Clustering can improve the performance of certain types of queries such as queries that use filter clauses and queries that aggregate data. When we submit a query that contains a clause that filters data based on the clustering columns, BigQuery uses the sorted blocks to eliminate scans of unnecessary data.
Jobs are actions that BigQuery runs on our behalf to load data, export data, query data, or copy data. Connections and jobs are are associated with a project rather than dataset.
The BigQuery Data Transfer Service automates data movement into BigQuery on a scheduled, managed basis. The BigQuery Data Transfer Service for Cloud Storage allows you to schedule recurring data loads from Cloud Storage to BigQuery. In addition to automatically scheduled transfers from Cloud Storage, you can manually trigger a transfer to load additional data files.

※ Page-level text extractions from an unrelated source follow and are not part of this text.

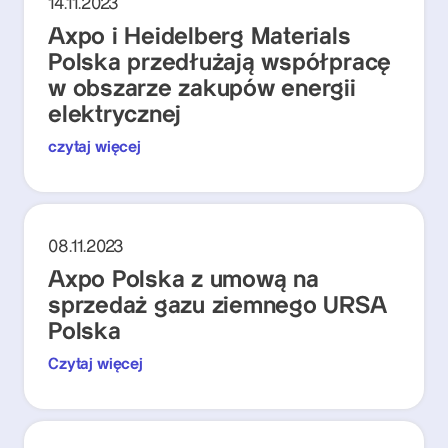
14.11.2023
Axpo i Heidelberg Materials
Polska przedłużają współpracę
w obszarze zakupów energii
elektrycznej
czytaj więcej
08.11.2023
Axpo Polska z umową na
sprzedaż gazu ziemnego URSA
Polska
Czytaj więcej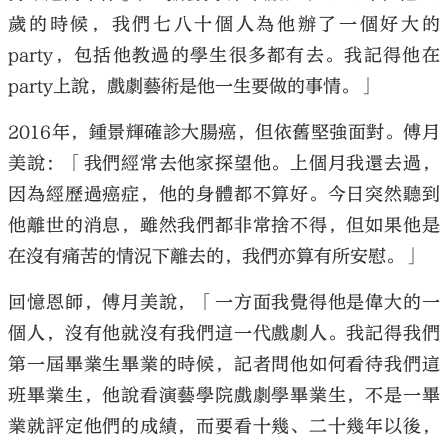
歲的時候，我們七八十個人為他辦了一個好大的
party，包括他教過的學生很多都有去。我記得他在
party上說，戲劇藝術是他一生要做的事情。」
2016年，鍾景輝確診大腸癌，但依舊堅強面對。傅月
美說：「我們經常去他家探望他。上個月我還去過，
因為經歷過癌症，他的身體都不算好。今日突然聽到
他離世的消息，雖然我們都非常捨不得，但如果他是
在沒有痛苦的情況下離去的，我們亦算有所安慰。」
回憶恩師，傅月美說，「一方面我覺得他是偉大的一
個人，沒有他就沒有我們這一代戲劇人。我記得我們
第一屆畢業生畢業的時候，記者問他如何看待我們這
班畢業生，他說看演藝學院戲劇學畢業生，不是一畢
業就評定他們的成績，而要看十幾、二十幾年以後，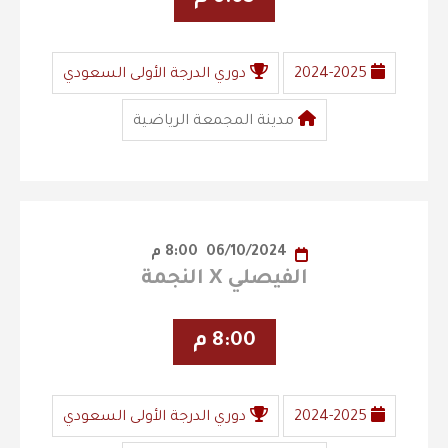
2024-2025
دوري الدرجة الأولى السعودي
مدينة المجمعة الرياضية
06/10/2024
8:00 م
الفيصلي X النجمة
8:00 م
2024-2025
دوري الدرجة الأولى السعودي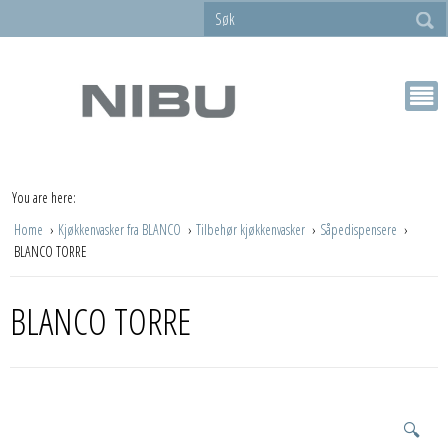
You are here:
Home
Kjøkkenvasker fra BLANCO
Tilbehør kjøkkenvasker
Såpedispensere
BLANCO TORRE
BLANCO TORRE
🔍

UPDATE `ds_gcp_bda.sales` sales SET amount = sales.quantity * product.price FROM `ds_gcp_bda.product` product WHERE sales.product_id = product.id;
CREATE VIEW `ds_gcp_bda.sales_fact` AS SELECT product.category car_categry, product.make car_make, product.model car_model, product.color car_color, showroom.name showroon_name, showroom.staff_count showroom_emp_cnt, showroom.state showroom_state, customer.gender customer_gender, customer.state customer_state, sales.quantity sales_quantity, sales.amount sales_amount, sales.discount sales_discount, sales.card_type card_type, sales.txn_date sales_txn_date FROM `ds_gcp_bda.sales` sales INNER JOIN `ds_gcp_bda.product` product ON sales.product_id = product.id INNER JOIN `ds_gcp_bda.showroom` showroom ON sales.showroom_id = showroom.id INNER JOIN `ds_gcp_bda.customer` customer ON sales.customer_id = customer.id;
The Google Data Studio BigQuery connector lets us access data from your BigQuery tables within Google Data Studio.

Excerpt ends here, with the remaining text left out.